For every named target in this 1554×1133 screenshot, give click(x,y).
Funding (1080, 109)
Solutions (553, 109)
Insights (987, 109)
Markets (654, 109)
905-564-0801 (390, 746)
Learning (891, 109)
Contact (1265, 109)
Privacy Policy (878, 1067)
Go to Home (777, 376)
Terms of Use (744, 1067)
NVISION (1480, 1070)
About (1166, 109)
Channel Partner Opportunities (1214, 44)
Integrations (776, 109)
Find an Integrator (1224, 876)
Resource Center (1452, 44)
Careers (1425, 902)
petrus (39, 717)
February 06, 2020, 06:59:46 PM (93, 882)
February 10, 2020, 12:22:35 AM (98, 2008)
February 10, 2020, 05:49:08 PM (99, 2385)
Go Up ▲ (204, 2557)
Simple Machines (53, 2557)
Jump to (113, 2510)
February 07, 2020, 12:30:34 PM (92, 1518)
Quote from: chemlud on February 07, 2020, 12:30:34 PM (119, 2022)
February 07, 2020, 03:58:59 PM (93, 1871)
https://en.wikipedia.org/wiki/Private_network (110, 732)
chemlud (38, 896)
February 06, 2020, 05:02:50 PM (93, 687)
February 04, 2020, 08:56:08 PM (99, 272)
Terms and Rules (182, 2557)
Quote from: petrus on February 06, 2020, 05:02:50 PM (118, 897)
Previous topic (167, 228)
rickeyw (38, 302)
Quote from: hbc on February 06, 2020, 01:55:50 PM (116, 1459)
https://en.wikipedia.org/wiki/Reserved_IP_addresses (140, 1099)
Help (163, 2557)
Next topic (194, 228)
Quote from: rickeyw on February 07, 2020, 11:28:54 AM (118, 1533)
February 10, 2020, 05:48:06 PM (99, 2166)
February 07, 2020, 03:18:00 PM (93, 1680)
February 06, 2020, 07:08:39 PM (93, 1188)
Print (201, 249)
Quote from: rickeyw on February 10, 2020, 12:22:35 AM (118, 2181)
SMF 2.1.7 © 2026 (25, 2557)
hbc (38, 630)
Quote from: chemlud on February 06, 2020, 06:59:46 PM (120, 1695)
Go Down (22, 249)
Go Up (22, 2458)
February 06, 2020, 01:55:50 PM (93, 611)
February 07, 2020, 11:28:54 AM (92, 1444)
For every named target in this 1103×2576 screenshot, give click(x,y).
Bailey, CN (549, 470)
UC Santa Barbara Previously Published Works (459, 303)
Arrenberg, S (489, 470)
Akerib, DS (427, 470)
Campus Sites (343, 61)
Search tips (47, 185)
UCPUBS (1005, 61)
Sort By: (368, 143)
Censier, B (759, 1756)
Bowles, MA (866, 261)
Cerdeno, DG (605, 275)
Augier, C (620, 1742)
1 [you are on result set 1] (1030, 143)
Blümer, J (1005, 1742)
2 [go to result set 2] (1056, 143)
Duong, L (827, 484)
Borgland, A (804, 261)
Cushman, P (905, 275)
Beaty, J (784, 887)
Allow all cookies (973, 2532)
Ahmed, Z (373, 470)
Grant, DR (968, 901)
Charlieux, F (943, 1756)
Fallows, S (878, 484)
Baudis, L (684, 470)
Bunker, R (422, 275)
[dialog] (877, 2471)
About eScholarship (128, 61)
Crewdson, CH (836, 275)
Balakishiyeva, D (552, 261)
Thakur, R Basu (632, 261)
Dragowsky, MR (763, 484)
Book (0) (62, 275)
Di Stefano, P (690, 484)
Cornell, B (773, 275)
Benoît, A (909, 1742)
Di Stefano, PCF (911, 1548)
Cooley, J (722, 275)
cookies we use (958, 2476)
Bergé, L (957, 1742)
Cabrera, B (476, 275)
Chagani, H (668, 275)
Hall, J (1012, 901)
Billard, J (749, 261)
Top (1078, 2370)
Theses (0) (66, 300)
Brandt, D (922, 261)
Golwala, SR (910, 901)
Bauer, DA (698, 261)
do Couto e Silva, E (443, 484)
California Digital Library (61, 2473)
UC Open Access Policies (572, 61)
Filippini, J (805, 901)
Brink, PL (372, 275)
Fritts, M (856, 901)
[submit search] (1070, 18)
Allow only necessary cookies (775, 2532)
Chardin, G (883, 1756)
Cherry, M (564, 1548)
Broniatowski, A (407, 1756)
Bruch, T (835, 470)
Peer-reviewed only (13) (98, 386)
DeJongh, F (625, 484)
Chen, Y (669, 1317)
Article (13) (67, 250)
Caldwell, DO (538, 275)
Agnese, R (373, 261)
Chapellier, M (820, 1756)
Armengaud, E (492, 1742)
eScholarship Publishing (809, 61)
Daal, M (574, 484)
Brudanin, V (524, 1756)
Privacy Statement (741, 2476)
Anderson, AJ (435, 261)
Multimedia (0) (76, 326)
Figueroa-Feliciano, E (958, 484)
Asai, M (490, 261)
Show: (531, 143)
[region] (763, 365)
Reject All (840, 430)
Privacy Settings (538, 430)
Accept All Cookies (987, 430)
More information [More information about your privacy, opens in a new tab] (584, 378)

— WORK REQUIRED —
Having read the material, set all of it down again without a single difference.

— SOLUTION TO THE PROBLEM —
For every named target in this 1554×1133 screenshot, give click(x,y).
Funding (1080, 109)
Solutions (553, 109)
Insights (987, 109)
Markets (654, 109)
905-564-0801 (390, 746)
Learning (891, 109)
Contact (1265, 109)
Privacy Policy (878, 1067)
Go to Home (777, 376)
Terms of Use (744, 1067)
NVISION (1480, 1070)
About (1166, 109)
Channel Partner Opportunities (1214, 44)
Integrations (776, 109)
Find an Integrator (1224, 876)
Resource Center (1452, 44)
Careers (1425, 902)
petrus (39, 717)
February 06, 2020, 06:59:46 PM (93, 882)
February 10, 2020, 12:22:35 AM (98, 2008)
February 10, 2020, 05:49:08 PM (99, 2385)
Go Up ▲ (204, 2557)
Simple Machines (53, 2557)
Jump to (113, 2510)
February 07, 2020, 12:30:34 PM (92, 1518)
Quote from: chemlud on February 07, 2020, 12:30:34 PM (119, 2022)
February 07, 2020, 03:58:59 PM (93, 1871)
https://en.wikipedia.org/wiki/Private_network (110, 732)
chemlud (38, 896)
February 06, 2020, 05:02:50 PM (93, 687)
February 04, 2020, 08:56:08 PM (99, 272)
Terms and Rules (182, 2557)
Quote from: petrus on February 06, 2020, 05:02:50 PM (118, 897)
Previous topic (167, 228)
rickeyw (38, 302)
Quote from: hbc on February 06, 2020, 01:55:50 PM (116, 1459)
https://en.wikipedia.org/wiki/Reserved_IP_addresses (140, 1099)
Help (163, 2557)
Next topic (194, 228)
Quote from: rickeyw on February 07, 2020, 11:28:54 AM (118, 1533)
February 10, 2020, 05:48:06 PM (99, 2166)
February 07, 2020, 03:18:00 PM (93, 1680)
February 06, 2020, 07:08:39 PM (93, 1188)
Print (201, 249)
Quote from: rickeyw on February 10, 2020, 12:22:35 AM (118, 2181)
SMF 2.1.7 © 2026 (25, 2557)
hbc (38, 630)
Quote from: chemlud on February 06, 2020, 06:59:46 PM (120, 1695)
Go Down (22, 249)
Go Up (22, 2458)
February 06, 2020, 01:55:50 PM (93, 611)
February 07, 2020, 11:28:54 AM (92, 1444)
For every named target in this 1103×2576 screenshot, give click(x,y).
Bailey, CN (549, 470)
UC Santa Barbara Previously Published Works (459, 303)
Arrenberg, S (489, 470)
Akerib, DS (427, 470)
Campus Sites (343, 61)
Search tips (47, 185)
UCPUBS (1005, 61)
Sort By: (368, 143)
Censier, B (759, 1756)
Bowles, MA (866, 261)
Cerdeno, DG (605, 275)
Augier, C (620, 1742)
1 [you are on result set 1] (1030, 143)
Blümer, J (1005, 1742)
2 [go to result set 2] (1056, 143)
Duong, L (827, 484)
Borgland, A (804, 261)
Cushman, P (905, 275)
Beaty, J (784, 887)
Allow all cookies (973, 2532)
Ahmed, Z (373, 470)
Grant, DR (968, 901)
Charlieux, F (943, 1756)
Fallows, S (878, 484)
Baudis, L (684, 470)
Bunker, R (422, 275)
[dialog] (877, 2471)
About eScholarship (128, 61)
Crewdson, CH (836, 275)
Balakishiyeva, D (552, 261)
Thakur, R Basu (632, 261)
Dragowsky, MR (763, 484)
Book (0) (62, 275)
Di Stefano, P (690, 484)
Cornell, B (773, 275)
Benoît, A (909, 1742)
Di Stefano, PCF (911, 1548)
Cooley, J (722, 275)
cookies we use (958, 2476)
Bergé, L (957, 1742)
Cabrera, B (476, 275)
Chagani, H (668, 275)
Hall, J (1012, 901)
Billard, J (749, 261)
Top (1078, 2370)
Theses (0) (66, 300)
Brandt, D (922, 261)
Golwala, SR (910, 901)
Bauer, DA (698, 261)
do Couto e Silva, E (443, 484)
California Digital Library (61, 2473)
UC Open Access Policies (572, 61)
Filippini, J (805, 901)
Brink, PL (372, 275)
Fritts, M (856, 901)
[submit search] (1070, 18)
Allow only necessary cookies (775, 2532)
Chardin, G (883, 1756)
Cherry, M (564, 1548)
Broniatowski, A (407, 1756)
Bruch, T (835, 470)
Peer-reviewed only (13) (98, 386)
DeJongh, F (625, 484)
Chen, Y (669, 1317)
Article (13) (67, 250)
Caldwell, DO (538, 275)
Agnese, R (373, 261)
Chapellier, M (820, 1756)
Armengaud, E (492, 1742)
eScholarship Publishing (809, 61)
Daal, M (574, 484)
Brudanin, V (524, 1756)
Privacy Statement (741, 2476)
Anderson, AJ (435, 261)
Multimedia (0) (76, 326)
Figueroa-Feliciano, E (958, 484)
Asai, M (490, 261)
Show: (531, 143)
[region] (763, 365)
Reject All (840, 430)
Privacy Settings (538, 430)
Accept All Cookies (987, 430)
More information [More information about your privacy, opens in a new tab] (584, 378)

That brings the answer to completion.